Celebrating National Kangaroo Care Day (May 15) by talking about baby wearing in this blog about newborn needs, and giving away a free NuRoo to one lucky winner, to be chosen at random. To enter the drawing, please send a message to me at WellPregnancy’s Facebook page by May 26. Let me know your mailing address, size preference, and if you prefer a black or teal NuRoo.
Your newborn’s wants and needs are the same. Later she may want a smart phone or a pony, and you’ll have to decide if that’s reasonable, but for now, if you can figure out what she wants you always get to give it to her.
Your baby’s behavior will make more sense if you think about what his life was like during pregnancy. For example, he was never alone for a moment. Many new parents are surprised that their babies will be happy in their arms, but begin to cry the moment they are put down, even when they are sleeping. Being alone is new for your little baby, and it will take some getting used. Hold him as much as possible to show him the world is a safe place, and before you know it he will be crawling away from you, walking away from you, running away from you, biking away from you, and eventually driving away from you. Enjoy the time when he’s little and wants to snuggle.

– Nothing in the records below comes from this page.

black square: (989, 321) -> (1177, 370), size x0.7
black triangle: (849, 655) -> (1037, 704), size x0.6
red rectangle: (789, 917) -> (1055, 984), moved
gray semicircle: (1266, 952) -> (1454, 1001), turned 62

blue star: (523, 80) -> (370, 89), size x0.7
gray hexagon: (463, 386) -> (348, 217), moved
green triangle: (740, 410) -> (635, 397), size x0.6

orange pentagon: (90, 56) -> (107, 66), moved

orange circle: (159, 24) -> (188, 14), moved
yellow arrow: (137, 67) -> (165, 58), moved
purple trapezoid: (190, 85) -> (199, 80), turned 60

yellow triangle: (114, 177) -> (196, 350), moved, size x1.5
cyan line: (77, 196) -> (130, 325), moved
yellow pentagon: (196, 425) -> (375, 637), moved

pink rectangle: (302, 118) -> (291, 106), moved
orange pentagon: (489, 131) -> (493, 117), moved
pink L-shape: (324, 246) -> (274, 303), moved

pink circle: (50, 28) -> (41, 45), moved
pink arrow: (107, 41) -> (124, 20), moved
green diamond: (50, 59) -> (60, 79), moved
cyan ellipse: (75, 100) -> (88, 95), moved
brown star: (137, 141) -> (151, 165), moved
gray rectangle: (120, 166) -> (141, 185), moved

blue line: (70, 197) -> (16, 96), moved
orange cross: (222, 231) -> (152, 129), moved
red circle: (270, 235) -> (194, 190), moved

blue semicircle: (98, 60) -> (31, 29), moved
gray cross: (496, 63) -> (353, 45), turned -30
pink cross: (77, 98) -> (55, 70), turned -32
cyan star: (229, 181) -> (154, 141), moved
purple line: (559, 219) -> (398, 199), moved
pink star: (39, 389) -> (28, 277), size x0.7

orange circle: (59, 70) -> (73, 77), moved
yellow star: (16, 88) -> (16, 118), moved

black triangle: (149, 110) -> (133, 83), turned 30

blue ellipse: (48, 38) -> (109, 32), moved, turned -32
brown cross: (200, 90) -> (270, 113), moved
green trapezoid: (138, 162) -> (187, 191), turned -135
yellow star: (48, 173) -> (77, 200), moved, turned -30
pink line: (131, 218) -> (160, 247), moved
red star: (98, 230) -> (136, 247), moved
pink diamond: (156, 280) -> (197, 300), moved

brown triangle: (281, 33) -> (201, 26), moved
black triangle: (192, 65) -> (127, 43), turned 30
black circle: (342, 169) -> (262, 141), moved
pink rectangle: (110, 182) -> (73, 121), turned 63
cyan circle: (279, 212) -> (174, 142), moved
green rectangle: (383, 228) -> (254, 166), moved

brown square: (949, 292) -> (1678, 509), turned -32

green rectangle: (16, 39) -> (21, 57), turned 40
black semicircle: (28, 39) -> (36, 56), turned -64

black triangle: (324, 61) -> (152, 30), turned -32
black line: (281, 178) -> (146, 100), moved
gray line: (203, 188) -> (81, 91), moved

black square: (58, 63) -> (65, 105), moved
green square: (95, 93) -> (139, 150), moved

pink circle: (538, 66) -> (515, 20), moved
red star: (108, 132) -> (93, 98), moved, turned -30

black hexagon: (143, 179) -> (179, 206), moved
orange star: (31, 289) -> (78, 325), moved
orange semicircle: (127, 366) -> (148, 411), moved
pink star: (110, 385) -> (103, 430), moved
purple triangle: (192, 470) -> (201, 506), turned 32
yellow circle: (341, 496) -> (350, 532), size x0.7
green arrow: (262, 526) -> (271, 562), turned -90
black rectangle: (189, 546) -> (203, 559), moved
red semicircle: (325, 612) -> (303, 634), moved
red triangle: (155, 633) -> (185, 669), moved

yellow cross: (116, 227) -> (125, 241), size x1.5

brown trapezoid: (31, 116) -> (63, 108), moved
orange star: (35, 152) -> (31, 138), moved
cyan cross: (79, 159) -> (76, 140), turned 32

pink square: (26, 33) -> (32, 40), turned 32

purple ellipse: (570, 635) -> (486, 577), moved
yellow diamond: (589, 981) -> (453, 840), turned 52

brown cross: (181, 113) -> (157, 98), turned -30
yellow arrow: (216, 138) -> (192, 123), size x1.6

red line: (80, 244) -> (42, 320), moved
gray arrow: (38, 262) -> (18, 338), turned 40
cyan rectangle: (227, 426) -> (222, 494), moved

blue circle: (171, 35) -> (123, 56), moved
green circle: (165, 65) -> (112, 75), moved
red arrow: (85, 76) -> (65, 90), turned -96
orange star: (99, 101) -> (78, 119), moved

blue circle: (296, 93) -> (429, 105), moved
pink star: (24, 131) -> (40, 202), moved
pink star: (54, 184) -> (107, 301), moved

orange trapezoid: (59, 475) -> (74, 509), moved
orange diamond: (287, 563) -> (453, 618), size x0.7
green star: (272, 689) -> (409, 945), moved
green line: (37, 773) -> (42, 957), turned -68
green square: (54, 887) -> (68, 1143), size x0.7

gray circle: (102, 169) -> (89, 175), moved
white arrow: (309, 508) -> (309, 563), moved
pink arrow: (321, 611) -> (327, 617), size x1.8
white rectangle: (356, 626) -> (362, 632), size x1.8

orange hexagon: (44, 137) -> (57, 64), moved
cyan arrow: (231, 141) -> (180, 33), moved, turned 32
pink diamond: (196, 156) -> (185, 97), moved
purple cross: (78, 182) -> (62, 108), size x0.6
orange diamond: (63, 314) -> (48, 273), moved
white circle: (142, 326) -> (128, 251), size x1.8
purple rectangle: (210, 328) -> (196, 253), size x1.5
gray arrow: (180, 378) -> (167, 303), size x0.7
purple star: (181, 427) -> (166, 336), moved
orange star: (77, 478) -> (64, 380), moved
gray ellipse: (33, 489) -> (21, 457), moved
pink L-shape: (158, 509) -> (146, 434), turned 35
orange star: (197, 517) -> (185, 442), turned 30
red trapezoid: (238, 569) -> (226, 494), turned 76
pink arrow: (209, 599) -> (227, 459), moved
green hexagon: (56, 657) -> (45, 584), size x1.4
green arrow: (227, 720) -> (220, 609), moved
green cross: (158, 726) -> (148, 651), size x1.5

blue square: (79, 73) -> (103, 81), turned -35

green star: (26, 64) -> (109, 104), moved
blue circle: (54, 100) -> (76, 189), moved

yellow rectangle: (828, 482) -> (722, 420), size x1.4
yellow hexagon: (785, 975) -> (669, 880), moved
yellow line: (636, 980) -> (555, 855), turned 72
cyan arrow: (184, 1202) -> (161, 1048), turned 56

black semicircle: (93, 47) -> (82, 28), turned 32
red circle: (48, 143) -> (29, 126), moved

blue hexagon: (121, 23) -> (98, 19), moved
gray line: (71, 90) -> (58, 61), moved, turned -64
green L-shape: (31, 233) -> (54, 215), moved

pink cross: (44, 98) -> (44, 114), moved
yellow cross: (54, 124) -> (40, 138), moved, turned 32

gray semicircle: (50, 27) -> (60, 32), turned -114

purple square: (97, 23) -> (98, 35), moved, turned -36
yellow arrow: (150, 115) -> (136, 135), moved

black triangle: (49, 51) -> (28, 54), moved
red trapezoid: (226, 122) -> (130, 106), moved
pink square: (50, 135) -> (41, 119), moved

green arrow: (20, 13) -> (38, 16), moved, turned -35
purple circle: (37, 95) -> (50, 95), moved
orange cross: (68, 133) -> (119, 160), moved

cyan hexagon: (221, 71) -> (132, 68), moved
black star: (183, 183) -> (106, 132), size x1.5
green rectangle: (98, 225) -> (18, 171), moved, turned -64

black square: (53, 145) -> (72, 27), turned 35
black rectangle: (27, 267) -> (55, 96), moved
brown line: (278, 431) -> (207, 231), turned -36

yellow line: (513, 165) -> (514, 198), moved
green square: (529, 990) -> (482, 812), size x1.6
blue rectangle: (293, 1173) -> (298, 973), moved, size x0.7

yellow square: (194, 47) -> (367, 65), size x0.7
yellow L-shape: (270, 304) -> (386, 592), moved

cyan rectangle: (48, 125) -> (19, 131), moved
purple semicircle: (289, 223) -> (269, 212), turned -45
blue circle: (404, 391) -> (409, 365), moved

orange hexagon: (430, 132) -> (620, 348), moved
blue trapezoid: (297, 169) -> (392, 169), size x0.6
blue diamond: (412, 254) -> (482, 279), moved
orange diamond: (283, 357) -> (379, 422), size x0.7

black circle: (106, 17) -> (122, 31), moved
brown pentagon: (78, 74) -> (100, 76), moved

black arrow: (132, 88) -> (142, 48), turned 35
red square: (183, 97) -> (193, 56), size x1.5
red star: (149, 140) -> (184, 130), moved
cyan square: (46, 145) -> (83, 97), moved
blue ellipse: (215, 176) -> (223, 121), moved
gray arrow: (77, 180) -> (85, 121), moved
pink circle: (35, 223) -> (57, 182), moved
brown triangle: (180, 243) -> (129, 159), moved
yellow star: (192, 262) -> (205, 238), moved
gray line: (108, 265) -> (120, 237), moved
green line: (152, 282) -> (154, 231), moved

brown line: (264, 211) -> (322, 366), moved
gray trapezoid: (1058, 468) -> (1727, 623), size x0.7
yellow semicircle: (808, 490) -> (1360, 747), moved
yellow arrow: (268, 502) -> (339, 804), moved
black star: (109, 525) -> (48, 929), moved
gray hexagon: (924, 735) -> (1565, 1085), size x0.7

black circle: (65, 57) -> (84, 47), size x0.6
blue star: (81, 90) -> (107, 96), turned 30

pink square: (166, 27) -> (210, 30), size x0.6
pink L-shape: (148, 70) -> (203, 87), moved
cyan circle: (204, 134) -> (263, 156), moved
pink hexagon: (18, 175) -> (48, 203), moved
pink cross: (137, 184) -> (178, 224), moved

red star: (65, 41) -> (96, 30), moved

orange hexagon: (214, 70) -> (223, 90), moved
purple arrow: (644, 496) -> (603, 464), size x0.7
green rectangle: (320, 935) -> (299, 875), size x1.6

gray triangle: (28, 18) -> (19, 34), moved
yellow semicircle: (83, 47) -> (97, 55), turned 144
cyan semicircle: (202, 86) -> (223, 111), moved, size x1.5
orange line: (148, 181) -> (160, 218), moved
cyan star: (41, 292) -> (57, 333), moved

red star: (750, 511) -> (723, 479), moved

Baby wearing is a great way to be able to meet your baby’s needs for being held, while keeping your own hands free. It is an ancient way of baby care that is universal among traditional people. Babies that are worn frequently cry less, and so are able to put more of their energy into growth. Babies should always be worn facing towards the adult, not out. Some popular tools to wear your baby include the NuRoo, the Ergo, and the Mobi.
When a newborn is held or worn, his heart rate and breathing will synchronize with the adult he is with, and you may notice his breathing is more regular. Holding your baby skin to skin (he can be in a diaper) is a great place for him to acclimate to life as a newborn. When your baby is skin to skin, it’s easier for her to regulate her body temperature, a job she didn’t have to do as a fetus. If the room feels cool, you can put a blanket over both of you.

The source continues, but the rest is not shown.